From International Socialism (1st series), No.59, June 1973, pp.3-4.
Transcribed & marked up by by Einde O’Callaghan for ETOL.
‘The Labour Party is a Socialist Party and proud of it.’ This famous, if quite untrue statement, appeared in the Labour Party’s 1945 election programme Let Us Face the Future. ‘Its ultimate purpose at home’ continued that programme ‘is the establishment of the Socialist Commonwealth of Great Britain.’ It is rather unlikely that Labour’s Programme for Britain, which will be published this month, will contain any such claim.
The point is that even the lies people tell about themselves can be illuminating. A comparison with the past helps to put the much advertised ‘left turn’ of the Labour Party into perspective. Naturally, only a very naive person would take a Labour Party election platform as a serious indication of what the party would actually do in office. All the same a platform does give some indication of the balance of forces between ‘left’ and right in the party and how the leaders estimate their problems and prospects.

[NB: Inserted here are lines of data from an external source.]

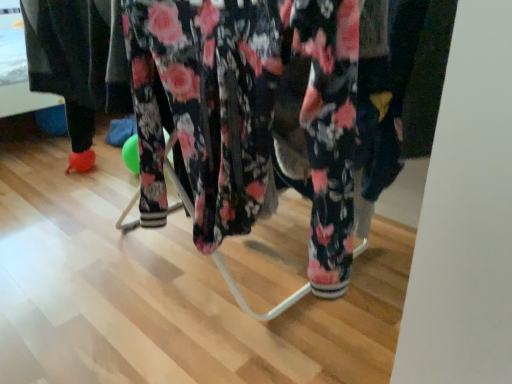 Question: Should I look upward or downward to see floral fabric pants at center?

Choices:
 (A) down
 (B) up

Answer: (B) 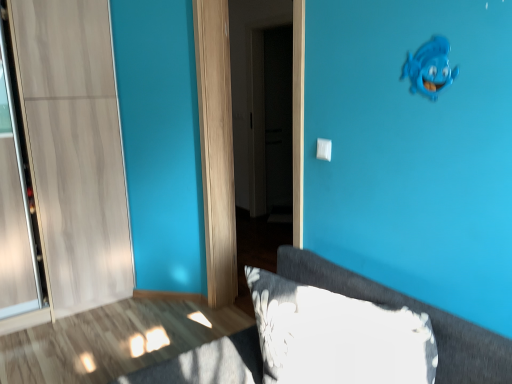 Question: From a real-world perspective, does blue matte fish at upper right sit lower than fluffy gray pillow at lower right?

Choices:
 (A) no
 (B) yes

Answer: (A)

Question: Does blue matte fish at upper right turn towards fluffy gray pillow at lower right?

Choices:
 (A) no
 (B) yes

Answer: (A)

Question: Is blue matte fish at upper right turned away from fluffy gray pillow at lower right?

Choices:
 (A) no
 (B) yes

Answer: (A)

Question: Considering the relative sizes of blue matte fish at upper right and fluffy gray pillow at lower right in the image provided, is blue matte fish at upper right wider than fluffy gray pillow at lower right?

Choices:
 (A) yes
 (B) no

Answer: (B)

Question: From the image's perspective, is blue matte fish at upper right on fluffy gray pillow at lower right?

Choices:
 (A) yes
 (B) no

Answer: (A)

Question: Is blue matte fish at upper right shorter than fluffy gray pillow at lower right?

Choices:
 (A) no
 (B) yes

Answer: (B)

Question: From the image's perspective, is white plastic light switch at center on top of blue matte fish at upper right?

Choices:
 (A) yes
 (B) no

Answer: (B)

Question: Is white plastic light switch at center outside of blue matte fish at upper right?

Choices:
 (A) yes
 (B) no

Answer: (A)

Question: Does white plastic light switch at center have a greater height compared to blue matte fish at upper right?

Choices:
 (A) yes
 (B) no

Answer: (B)

Question: From a real-world perspective, does white plastic light switch at center sit lower than blue matte fish at upper right?

Choices:
 (A) no
 (B) yes

Answer: (B)

Question: Can you confirm if white plastic light switch at center is smaller than blue matte fish at upper right?

Choices:
 (A) no
 (B) yes

Answer: (B)

Question: Can blue matte fish at upper right be found inside white plastic light switch at center?

Choices:
 (A) no
 (B) yes

Answer: (A)

Question: From the image's perspective, would you say white plastic light switch at center is shown under white glossy door at center?

Choices:
 (A) no
 (B) yes

Answer: (B) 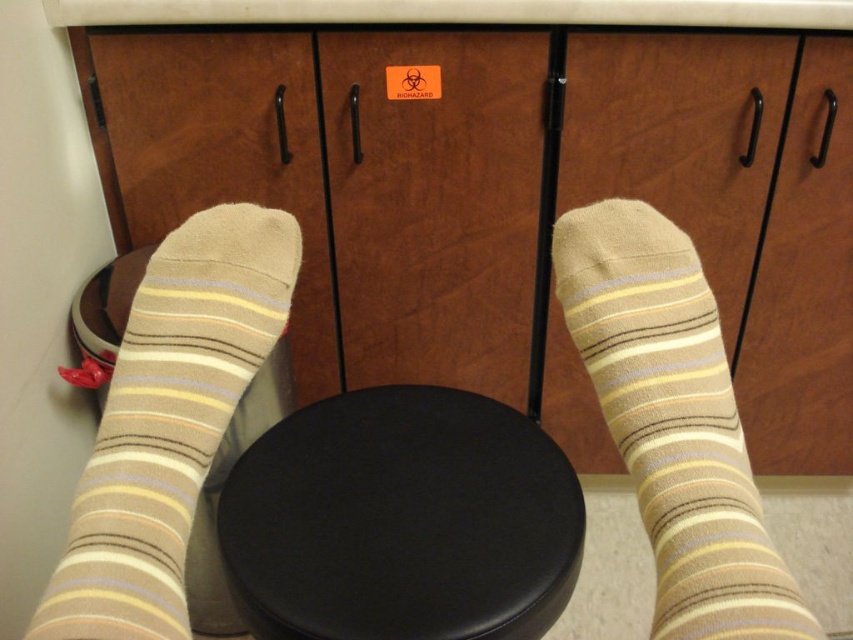 Question: Which point is farther to the camera?

Choices:
 (A) black leather stool at center
 (B) tan striped sock at center

Answer: (A)

Question: Does black leather stool at center appear on the right side of tan striped sock at lower left?

Choices:
 (A) no
 (B) yes

Answer: (B)

Question: Can you confirm if black leather stool at center is wider than tan striped sock at lower left?

Choices:
 (A) no
 (B) yes

Answer: (B)

Question: Is black leather stool at center in front of tan striped sock at lower left?

Choices:
 (A) yes
 (B) no

Answer: (B)

Question: Which of the following is the farthest from the observer?

Choices:
 (A) (218, 541)
 (B) (589, 353)
 (C) (299, 234)

Answer: (A)

Question: Which of these objects is positioned farthest from the tan striped sock at lower left?

Choices:
 (A) tan striped sock at center
 (B) black leather stool at center

Answer: (A) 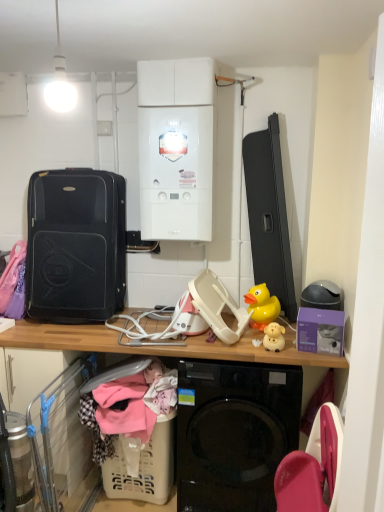 Image resolution: width=384 pixels, height=512 pixels. Find the location of `vacant space in front of yellow rubber duck at upper right, which appears as the 2th toy when viewed from the front`. vacant space in front of yellow rubber duck at upper right, which appears as the 2th toy when viewed from the front is located at coordinates (265, 339). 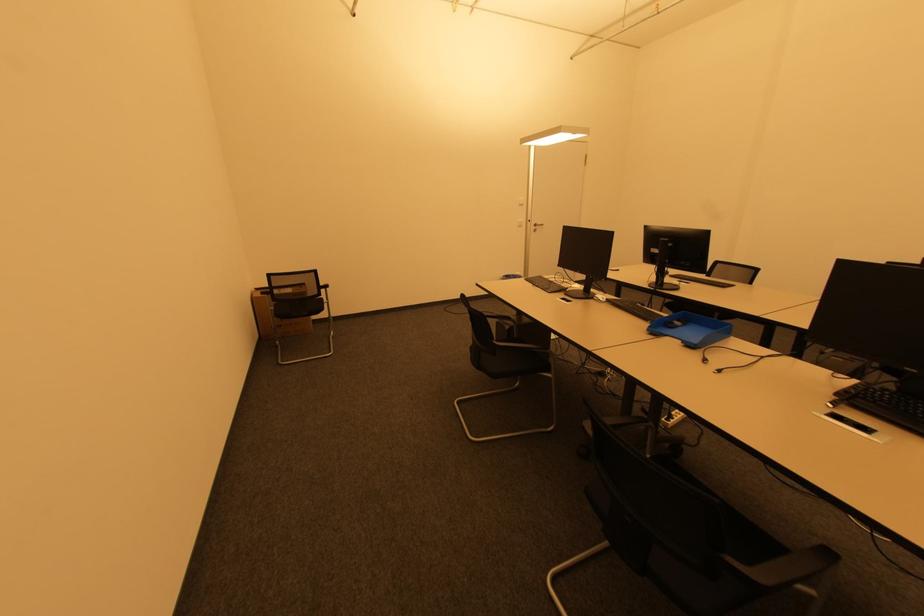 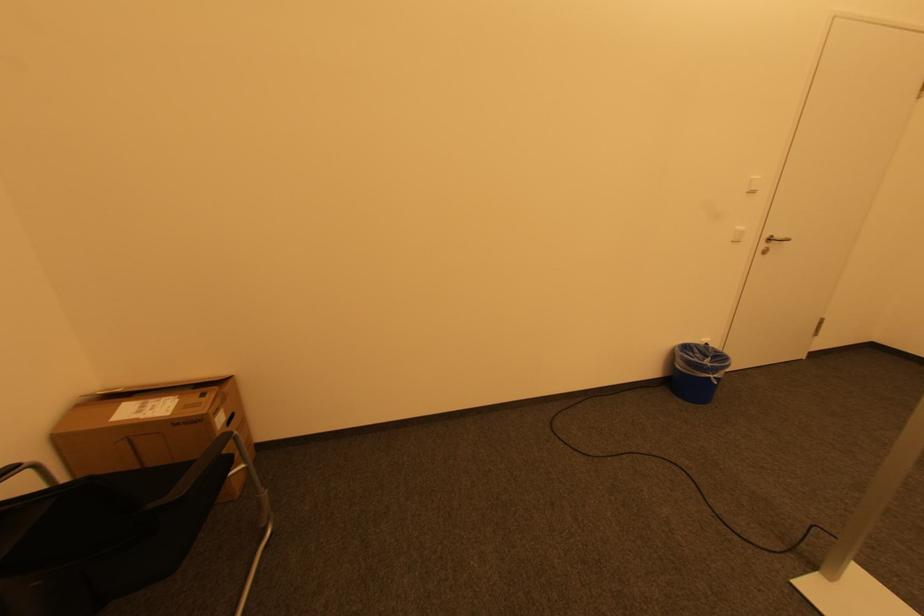 Question: What movement of the cameraman would produce the second image?

Choices:
 (A) Left
 (B) Right
 (C) Forward
 (D) Backward

Answer: (C)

From this point of view the pre-publication row about the proposal – now apparently dropped – to ‘nationalise’ (through a ‘National Enterprise Board’) 25 of the largest manufacturing companies is instructive. The right wing objected strongly, at the joint meeting of the NEC and the shadow cabinet, and they were reportedly supported by those pillars of the ‘left’, Ian Mikardo and Michael Foot. There is not the slightest reason to suppose that the right was worried that the proposal marked a step towards a general attack on capitalism. In fact, allowing for the usual watering-down process, the proposal for a National Enterprise Board bears a remarkable resemblance to the scheme of the famous ‘revisionist’ document Industry and Society (1957) whereby, through state purchase of shares in selected enterprises, ‘the community (would) acquire a stake in the expansion of industry.’ In any case the right wing are confident that their policies will prevail in the next Labour government, as in every previous one, whatever may be said in election platforms and even if, as is quite possible, the government were to be headed by a new champion of the ‘left’. Their objection was based purely on a fear of losing rather than gaining votes.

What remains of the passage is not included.